ABSTRACT Obesity promotes type 2 diabetes and other adverse health outcomes, placing a significant burden on our healthcare institutions- as well as patients with obesity. The brain contains systems that modulate feeding and body weight over the long term. Many of these systems reside in the hypothalamus, which controls food intake and energy homeostasis in response to a host of signals, including leptin (a hormonal signal of body energy stores) and feeding-activated neurons in the brainstem nucleus tractus solitarius (NTS). To design new therapies to combat obesity we must understand the brain systems that control feeding and body weight, including the hypothalamic circuits that integrate input from leptin and the hindbrain. Prior work demonstrated that GABAergic Lepr neurons that reside in the dorsomedial hypothalamus (DMH) make important contributions to the control of feeding behavior, including in the suppression of orexigenic arcuate nucleus (ARC) AgRP neurons by leptin and feeding. Additionally, our recent results showed that several populations of food intake-suppressing glutamatergic NTS neurons project to the DMH and inhibit AgRP neurons. While these finding suggest that a population of GABAergic DMH LepRb neurons integrates signals from leptin and the NTS to suppress food intake by inhibiting AgRP neurons, the DMH contains many populations of neurons with different functions, including multiple groups of GABAergic LepRb neurons. Our laboratory used single nucleus RNA sequencing to identify known and novel populations of LepRb neurons, including a novel population of GABAergic DMH LepRb neurons marked by glucagon-like peptide 1 (GLP-1) receptor (Glp1r) expression (LepRbGlp1r neurons). We found that LepRbGlp1r neurons play essential roles in the control of food intake by leptin. We hypothesize that these LepRbGlp1r neurons represent the crucial population of GABAergic DMH LepRb neurons that integrate signals from leptin and the NTS to suppress food intake by inhibiting AGRP neurons. To test this overall hypothesis, we will test the notions that: (1) DMH LepRbGlp1r neurons receive direct excitatory input from glutamatergic NTS neurons; (2) LepRbGlp1r neurons inhibit AgRP neurons and suppress food intake; and (3) silencing LepRbGlp1r neurons will increase the activity of AgRP neurons and promote feeding and weight gain.
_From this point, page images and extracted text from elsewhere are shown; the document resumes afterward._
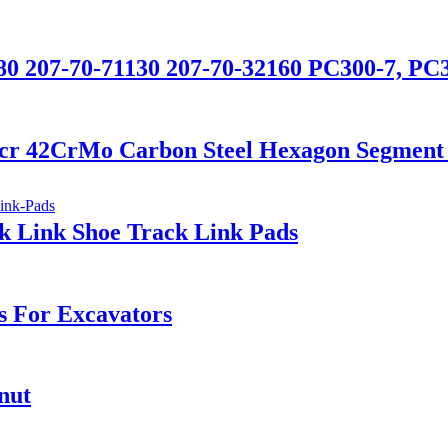
80 207-70-71130 207-70-32160 PC300-7, PC
0cr 42CrMo Carbon Steel Hexagon Segment 
k Link Shoe Track Link Pads
 For Excavators
nut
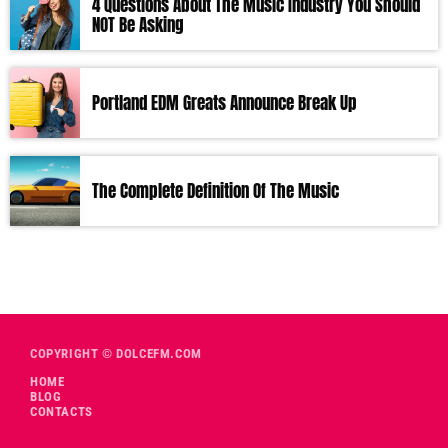
4 Questions About The Music Industry You Should
NOT Be Asking
Portland EDM Greats Announce Break Up
The Complete Definition Of The Music
COPYRIGHT © DOLCEFM.COM
HOME
BLOG
CONTACTS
抽象的 肥胖促进2型糖尿病和其他不良健康结果，给我们带来重大负担 医疗机构以及肥胖症患者。大脑包含调节喂养和的系统 长期体重。这些系统中有许多位于控制食物摄入的下丘脑 和能量稳态，以响应许多信号，包括瘦素（人体能量的激素信号 商店）和脑干核核核（NTS）中的喂养激活的神经元。设计新疗法 为了打击肥胖，我们必须了解控制喂养和体重的大脑系统，包括 下丘脑回路，这些电路整合了瘦素和后脑的输入。 先前的工作表明，驻留于背部下丘脑（DMH）中的GABA能LEPR神经元 对控制喂养行为的控制做出重要贡献，包括抑制甲虫 通过瘦素和喂养，弧形核（ARC）AGRP神经元。此外，我们最近的结果表明了几个 食物摄入抑制谷氨酸能NTS神经元的群体向DMH抑制AGRP 神经元。尽管这些发现表明，GABA能DMH LEPRB神经元的群体整合了信号 从瘦素和NTS来抑制AGRP神经元抑制食物摄入，DMH包含许多人群 具有不同功能的神经元，包括多组GABA能LEPRB神经元。我们的实验室使用了 单核RNA测序以鉴定LEPRB神经元的已知和新型种群，包括一种新颖 以胰高血糖素样肽1（GLP-1）受体（GLP1R）标记的GABA能DMH LEPB神经元的种群 表达（LepRBGLP1R神经元）。我们发现LepRBGLP1R神经元在控制食物中起着重要作用 瘦素的摄入量。我们假设这些LEPRBGLP1R神经元代表了GABA能量的关键种群 DMH LEPRB神经元整合了瘦素和NTS信号以通过抑制AGRP来抑制食物的摄入量 神经元。为了检验这一总体假设，我们将测试以下概念：（1）DMH LEPRBGLP1R神经元直接接收 谷氨酸能NTS神经元的兴奋性输入； （2）LEPRBGLP1R神经元抑制AGRP神经元并抑制 食物摄入； （3）沉默的LEPRBGLP1R神经元将增加AGRP神经元的活性并促进喂养 和体重增加。